I created very simple app to figure out how boost::thread works.
I found result of this test suprising.
4 threads of execution finish computation 2 times faster than 1 thread.
I expected 4x boost.
Another question is why 8 threads did not bring any performance boost?
I’m using boost 1.46.1 and VS2008. Full source code is below.

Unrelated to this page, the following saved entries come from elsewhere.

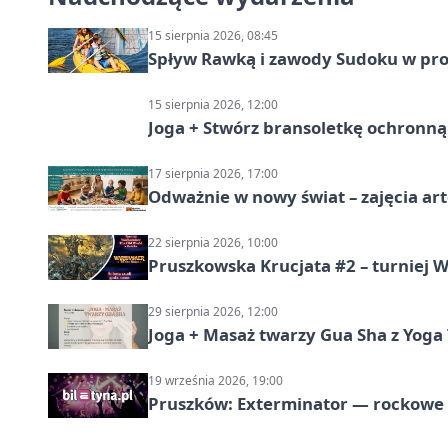
15 sierpnia 2026, 08:45
Spływ Rawką i zawody Sudoku w pro
15 sierpnia 2026, 12:00
Joga + Stwórz bransoletkę ochronną 
17 sierpnia 2026, 17:00
Odważnie w nowy świat – zajęcia ar
22 sierpnia 2026, 10:00
Pruszkowska Krucjata #2 – turniej
29 sierpnia 2026, 12:00
Joga + Masaż twarzy Gua Sha z Yoga 
19 września 2026, 19:00
Pruszków: Exterminator — rockow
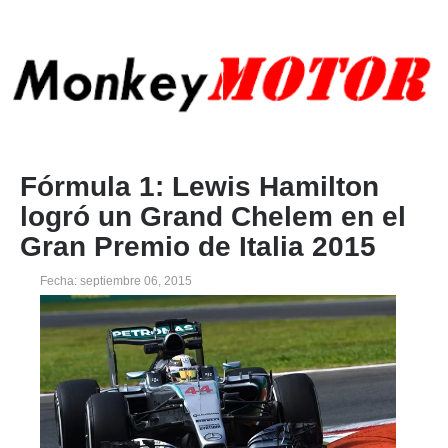
Fórmula 1: Lewis Hamilton
logró un Grand Chelem en el
Gran Premio de Italia 2015
Fecha: septiembre 06, 2015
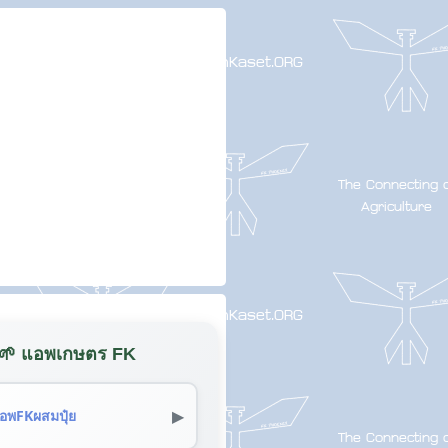
🌱 แอพเกษตร FK
▶
อพFKผสมปุ๋ย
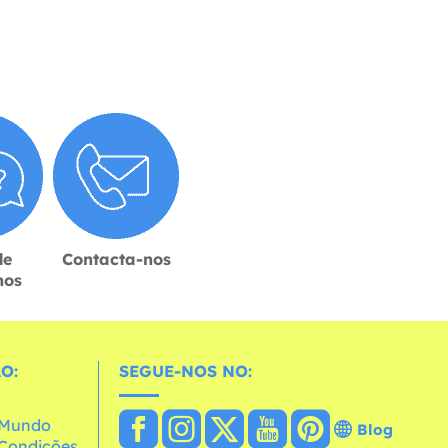
de
Contacta-nos
hos
O:
SEGUE-NOS NO:
o Mundo
Blog
e Condições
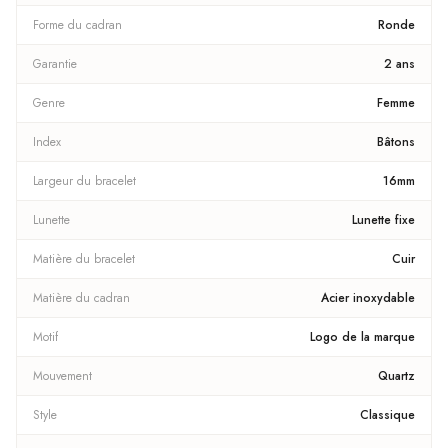
Forme du cadran
Ronde
Garantie
2 ans
Genre
Femme
Index
Bâtons
Largeur du bracelet
16mm
Lunette
Lunette fixe
Matière du bracelet
Cuir
Matière du cadran
Acier inoxydable
Motif
Logo de la marque
Mouvement
Quartz
Style
Classique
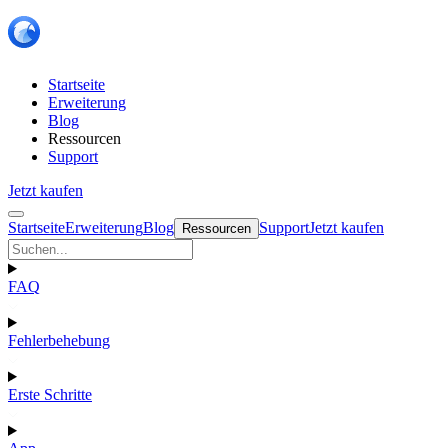
Startseite
Erweiterung
Blog
Ressourcen
Support
Jetzt kaufen
Startseite
Erweiterung
Blog
Support
Jetzt kaufen
Ressourcen
FAQ
Fehlerbehebung
Erste Schritte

Program was run on Core i5 750 machine.
#include <iostream>
#include <vector>
#include <cmath>
#include <boost/thread.hpp>
#include <boost/timer.hpp>
typedef unsigned int uint;
struct Vector {
float x, y, z;
Vector() : x(0.f), y(0.f), z(0.f) {}
float len() {
return sqrtf(x*x + y*y + z*z);
}
};
float norm(int a) {
return float((a % 10) + 1) / 10.f;
}
void genVectors(std::vector<Vector>& examples) {
srand(GetTickCount());
for (uint i = 0; i < examples.size(); ++i) {
examples[i].x = norm(rand());
examples[i].y = norm(rand());
examples[i].z = norm(rand());
}
}
typedef std::vector<Vector> Data;
typedef Data::iterator DataIter;
typedef std::vector<float> Result;
typedef Result::iterator ResultIter;
struct Worker {
Data data;
Result result;
Worker(DataIter& dataStart,
const DataIter& dataEnd,
ResultIter& resultStart,
const ResultIter& resultEnd) : data(dataStart, dataEnd), result(resultStart, resultEnd) {
assert(data.size() == result.size());
}
void operator()() {
DataIter di = data.begin();
ResultIter ri = result.begin();
const DataIter dend = data.end();
for (; di != dend; ++di, ++ri) {
*ri = di->len();
}
}
};
int main(int argc, char **argv) {
const uint numThreads = 4;
const uint seqLen = 13107200;
std::vector<Vector> a;
a.resize(seqLen);
genVectors(a);
std::vector<float> singleThreadResult(a.size());
assert(a.size() == singleThreadResult.size());
boost::timer singleThreadTimer;
for (uint i = 0; i < a.size(); ++i) {
singleThreadResult[i] = a[i].len();
}
double singleThreadTime = singleThreadTimer.elapsed();
std::vector<float> multiThreadResult(a.size());
Worker* workers[numThreads];
for (uint i = 0; i < numThreads; ++i) {
uint chunkSize = seqLen / numThreads;
assert(numThreads * chunkSize == seqLen);
workers[i] = new Worker(a.begin() + i*chunkSize,
a.begin() + (i+1)*chunkSize,
multiThreadResult.begin() + i*chunkSize,
multiThreadResult.begin() + (i+1)*chunkSize);
}
boost::timer multiThreadTimer;
boost::thread_group threads;
for (uint i = 0; i < numThreads; ++i) {
threads.create_thread(boost::ref(*workers[i]));
}
threads.join_all();
double multiThreadTime = multiThreadTimer.elapsed();
using namespace std;
cout << "Single thread time: " << singleThreadTime << endl;
cout << numThreads << " threads time: " << multiThreadTime << endl;
return 0;
}
You may have 4 cores in your Core i5 750 machine, but you still have single data bus. All of the used data (13107200 * 3 * sizeof(float) = 157 MB) must pass through this data bus. And then there is a resulting vector of “mere” 13107200 * sizeof(float) = 52 MB, which takes the same resource. All this is heavy on the cache, and 4 cores spend a lot of time waiting for memory to be available for either read or write.